R^2 = 1 - \frac{\sum_{i=1}^{n}\left( y_i - \hat{y}_i \right)^2}{\sum_{i=1}^{n}\left( y_i - \bar{y} \right)^2}
Where:
\bar y = mean of actual values- Numerator = residual sum of squares
- Denominator = total sum of squares
Implementation:
from sklearn.metrics import r2_score
r2 = r2_score(y_test, y_pred)
print("R² Score:", r2)
Output:
R² Score: 0.4526027629719195
5. Mean Absolute Percentage Error (MAPE)
Mean Absolute Percentage Error expresses prediction error as a percentage of the actual values. It is intuitive and scale-independent but becomes unreliable when actual values are close to zero.

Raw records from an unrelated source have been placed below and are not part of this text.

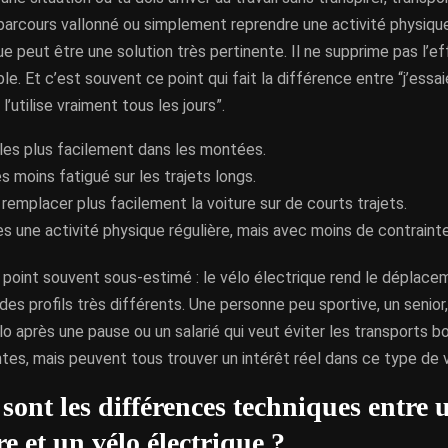
 parcours vallonné ou simplement reprendre une activité physique
ue peut être une solution très pertinente. Il ne supprime pas l’eff
ble. Et c’est souvent ce point qui fait la différence entre “j’ess
l’utilise vraiment tous les jours”.
les plus facilement dans les montées.
es moins fatigué sur les trajets longs.
remplacer plus facilement la voiture sur de courts trajets.
s une activité physique régulière, mais avec moins de contrainte
un point souvent sous-estimé : le vélo électrique rend le déplace
des profils très différents. Une personne peu sportive, un senior,
lo après une pause ou un salarié qui veut éviter les transports b
es, mais peuvent tous trouver un intérêt réel dans ce type de v
sont les différences techniques entre 
e et un vélo électrique ?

\mathrm{MAPE} = \frac{100}{n}\sum_{i=1}^{n}\left|\frac{y_i - \hat{y}_i}{y_i}\right|
Where,
n : total number of observationsy_i : actual value\hat y_i : predicted value
Implementation:
import numpy as np
mape = np.mean(np.abs((y_test - y_pred) / y_test)) * 100
print("MAPE:", mape)
Output:
MAPE: 37.49982636756113
Interpreting the Results
- Mean Absolute Error (MAE): 42.79: An MAE of 42.79 indicates that, on average, the model’s predictions deviate from the actual values by approximately 42.79 units.
- Mean Squared Error (MSE): 2900.19: An MSE of 2900.19 shows that the average of the squared prediction errors is 2900.19, meaning the model incurs some large errors that are heavily penalized.

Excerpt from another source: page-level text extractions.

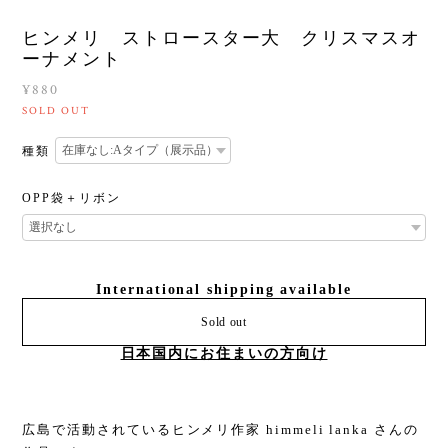
ヒンメリ ストロースター大 クリスマスオ
ーナメント
¥880
SOLD OUT
種類
OPP袋＋リボン
International shipping available
Sold out
日本国内にお住まいの方向け
広島で活動されているヒンメリ作家 himmeli lanka さんの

- R-squared (R²): 0.45: An R² value of 0.45 indicates that the model explains approximately 45% of the variance in the target variable, reflecting moderate predictive capability.
- Root Mean Squared Error (RMSE): 53.85: An RMSE of 53.85 suggests that the model’s predictions typically differ from the actual values by about 53.85 units, in the same scale as the target variable.
- Mean Absolute Percentage Error (MAPE): 37.50%: A MAPE of 37.50% implies that, on average, the model’s predictions are 37.5% away from the true values, indicating limited percentage-level accuracy.